B is why the truth cant be known. 


Therefore, A is true. 



This looks like contradictio in adjectoIf 'the truth cannot be known', how did we infer that A is true?


However, assuming that the second premise means that 'there is no evidence because it is being hidden', this is no longer a contradiction, but also still not a valid argument - we are arguing that we cannot present evidence because someone has destroyed/covered it up, effectively a conspiracy theory (note that this fallacy refers to falsifiable claims being defended on the grounds that evidence is being hidden, which then makes the claim unfalsifiable, not any claim of a conspiracy between groups to achieve a certain goal).

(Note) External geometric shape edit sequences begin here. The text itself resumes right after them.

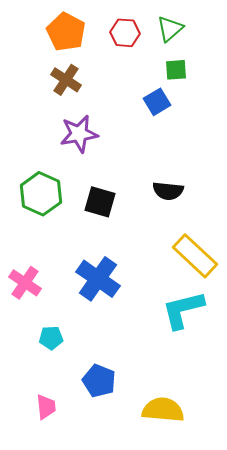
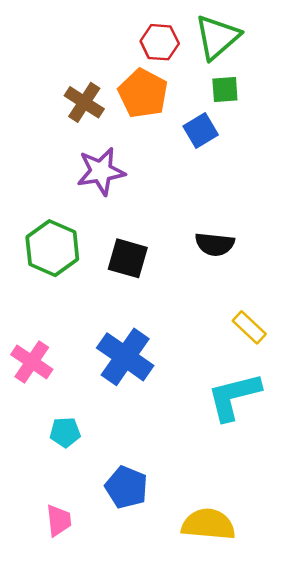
green triangle: (170, 29) -> (217, 37), size x1.4
orange pentagon: (66, 32) -> (143, 93), moved
yellow rectangle: (195, 256) -> (249, 327), size x0.6

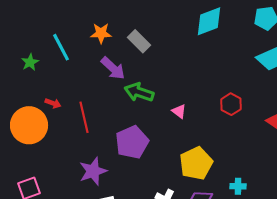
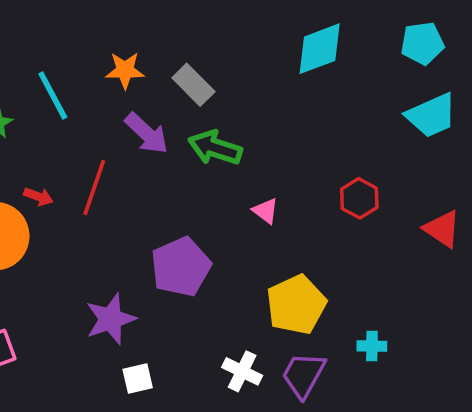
green arrow: (139, 92) -> (215, 148), moved
red line: (84, 117) -> (94, 187), moved, turned 32

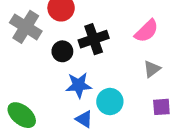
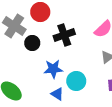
black circle: (62, 51) -> (32, 43), moved

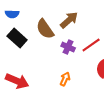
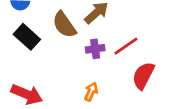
purple cross: (68, 47) -> (95, 49), turned -32

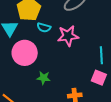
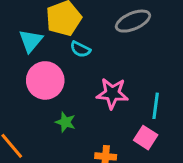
pink star: (68, 36) -> (112, 93), moved

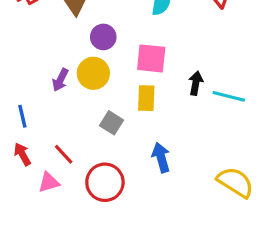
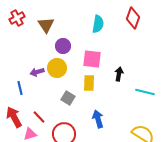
purple arrow: (60, 80) -> (37, 72), turned 48
cyan line: (229, 96) -> (145, 92), moved
blue line: (22, 116) -> (20, 88), moved
red arrow: (22, 154) -> (14, 117), size x1.5

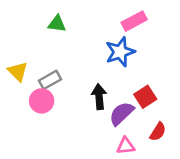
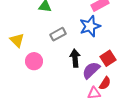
gray rectangle: (50, 80) -> (58, 34), moved
red semicircle: (158, 132) -> (105, 83), moved

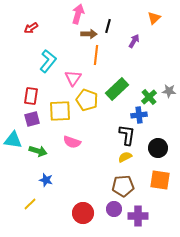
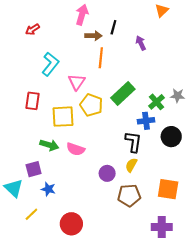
orange triangle: (154, 18) -> (162, 10), moved
purple arrow: (134, 41) -> (141, 43), turned -56
purple square: (32, 119) -> (34, 169), moved
cyan triangle: (13, 140) -> (14, 188), moved, turned 36
black circle: (158, 148) -> (171, 137), moved
green arrow: (38, 151) -> (49, 145), moved
yellow semicircle: (125, 157) -> (131, 165), turned -32
purple circle: (114, 209) -> (107, 173), moved
red circle: (83, 213) -> (71, 224), moved
purple cross: (138, 216) -> (162, 227), moved

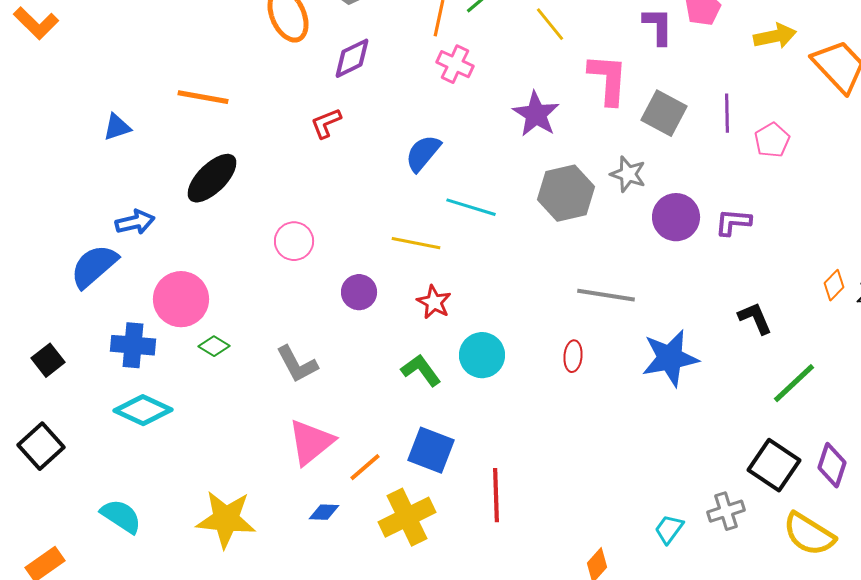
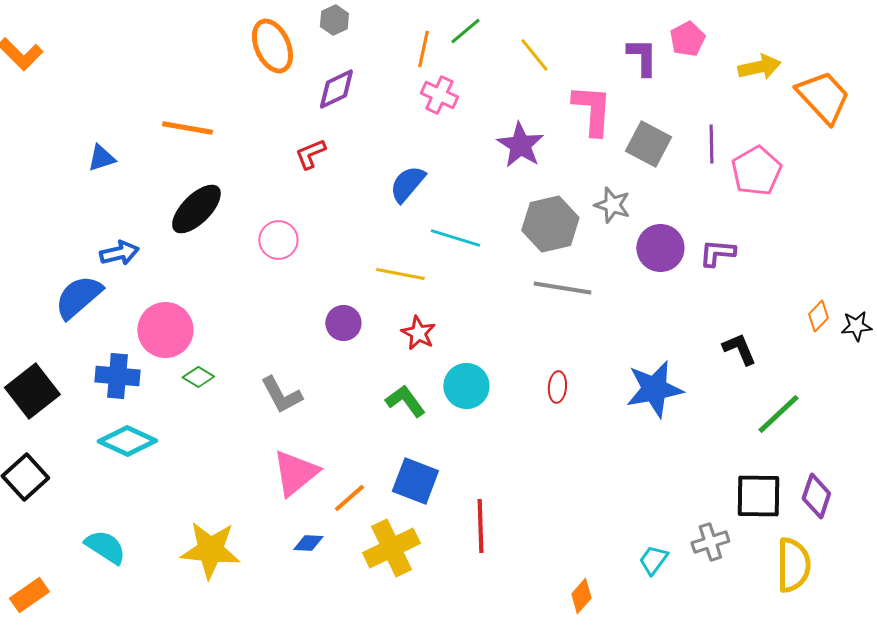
pink pentagon: (772, 140) -> (756, 171), size x1.4
pink circle: (294, 241) -> (278, 240), moved
gray line: (606, 295) -> (562, 288), moved
black square: (48, 360) -> (32, 391), size x1.6
black square: (774, 465) -> (758, 496), turned -33
yellow semicircle: (809, 534) -> (793, 565), turned -122

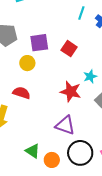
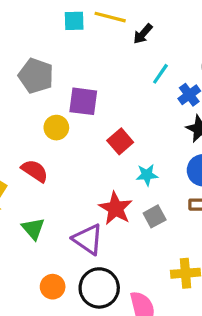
red square: (69, 49) -> (120, 141), moved
red star: (71, 92) -> (116, 208), moved
green triangle: (33, 151) -> (33, 229), moved

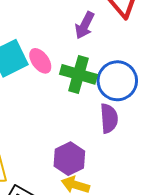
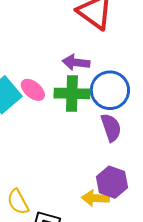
purple arrow: (85, 25) -> (76, 62), moved, turned 84
purple hexagon: (69, 159) -> (112, 182), moved

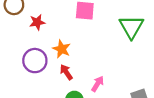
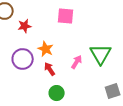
green triangle: (131, 27) -> (101, 54), moved
pink arrow: (98, 84) -> (77, 62), moved

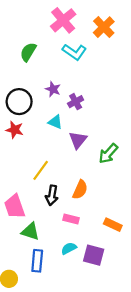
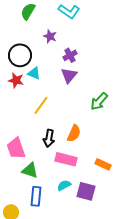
purple star: (53, 89) -> (50, 36), moved
cyan triangle: (55, 122) -> (34, 73), moved
purple triangle: (78, 140) -> (69, 75), moved
yellow line: (41, 170) -> (41, 105), moved
pink rectangle: (71, 219) -> (66, 159), size x1.5

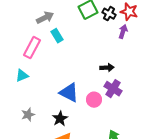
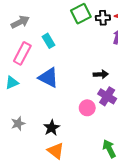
black cross: (109, 14) -> (103, 18), turned -32
gray arrow: (45, 18) -> (20, 22), moved
blue triangle: (69, 93) -> (48, 77), moved

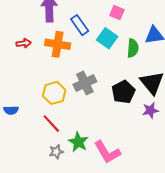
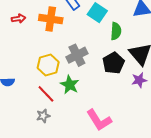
green semicircle: (133, 48) -> (116, 31), moved
green star: (78, 142) -> (70, 85), moved
gray star: (56, 152) -> (43, 116), moved

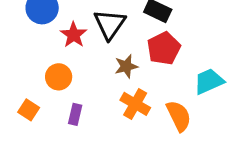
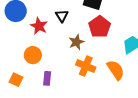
black triangle: (110, 24) -> (62, 16), size x0.6

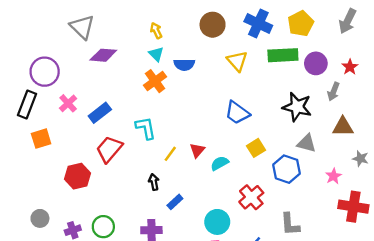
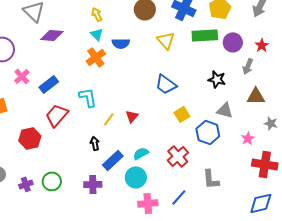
black star: (297, 107) -> (217, 79), size x0.7
cyan semicircle: (220, 163) -> (141, 153), moved
blue rectangle: (175, 202) -> (113, 160), size x1.5
cyan circle: (217, 222) -> (136, 177), moved

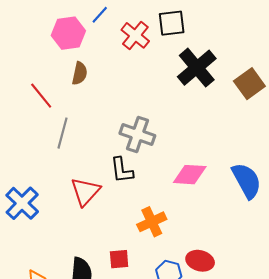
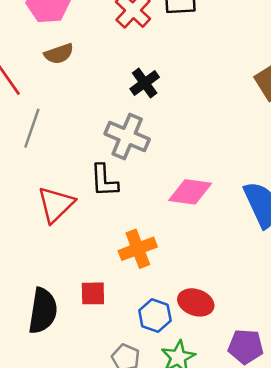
black cross: (197, 68) -> (145, 83), moved, size x0.6
brown semicircle: (80, 73) -> (59, 54), turned 55

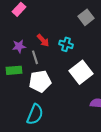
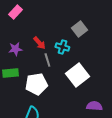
gray square: (86, 17) -> (79, 29), moved
gray line: (35, 57) -> (47, 60), moved

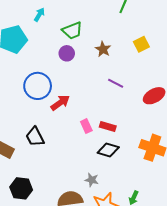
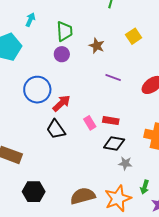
green trapezoid: (72, 30) -> (64, 31), turned -65
black trapezoid: (35, 137) -> (56, 129), moved
gray star: (92, 180) -> (125, 163), moved

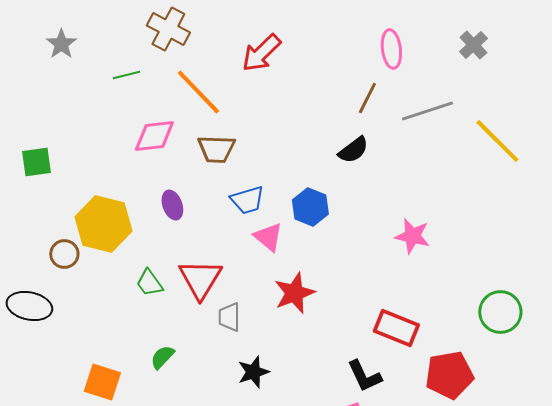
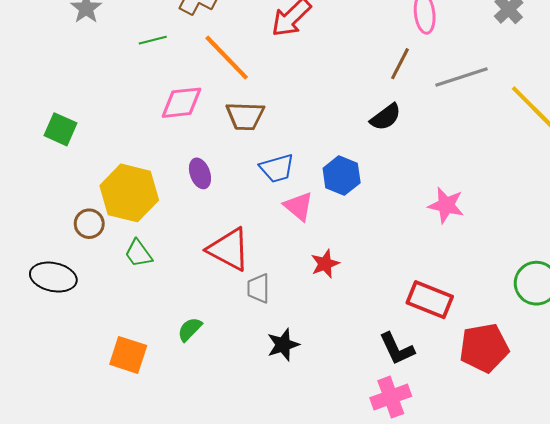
green square: (36, 162) -> (61, 129), turned 32
red triangle: (200, 279) -> (229, 249), turned -33
green trapezoid: (149, 283) -> (138, 253), moved
red star: (294, 293) -> (325, 264), size x0.7

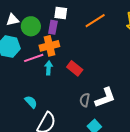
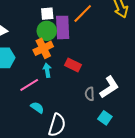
green circle: (31, 26) -> (47, 31), moved
purple rectangle: (53, 27) -> (63, 27), moved, size x1.6
pink line: (34, 58) -> (29, 85), moved

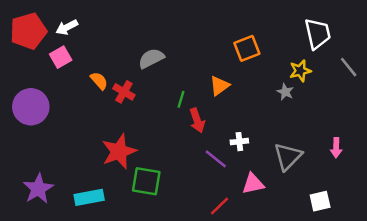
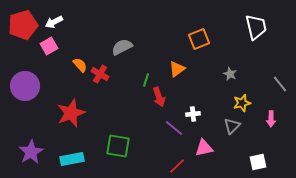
gray line: (349, 67) -> (280, 84), moved
yellow star: (300, 71) -> (242, 103), moved
red star: (119, 151) -> (71, 113), moved
gray triangle: (288, 156) -> (232, 126), size x0.7

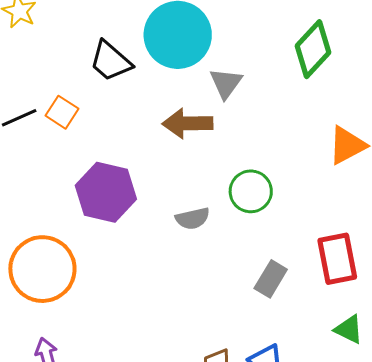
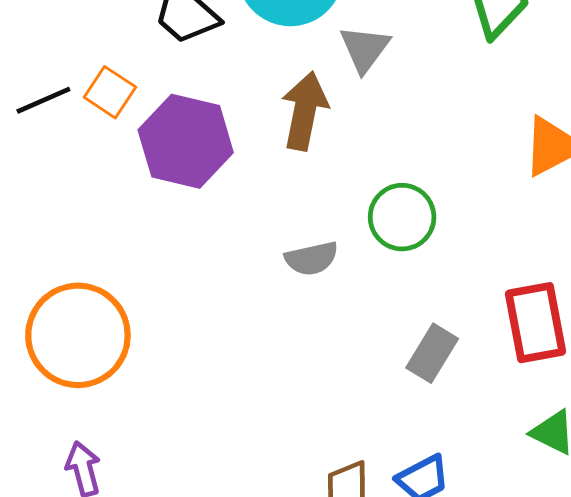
brown arrow: (187, 123) -> (305, 111), turned 102
purple hexagon: (106, 192) -> (186, 141), moved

Following on from that last part and what Dr Bo wrote, conspiracies do happen, thus some (but certainly not most!) conspiracy theories do turn out to be true. What is important is the logical process involved. As Dr Bo mentioned, a) there are often much more reasonable explanations for an event, which are ignored by conspiracy theories, because of b) a host of cognitive biases pushing us towards conspiracy theorist-style thinking, even if this is irrational.



It seems most all conspiracy theories have their own evidence that the theorists provide. So, how can we convince them of the logical form?



Remember when we said 'A is true' in that syllogism? Well...how can we be sure? We've got to double-check that assumption. This is where evaluating sources and evidence comes to mind, to see whether the conspiracy theorists do in fact have a point, or whether they're just talking crap. At this point however, while we are still dealing with a conspiracy theory that could come with its own fallacies, it is no longer the namesake fallacy.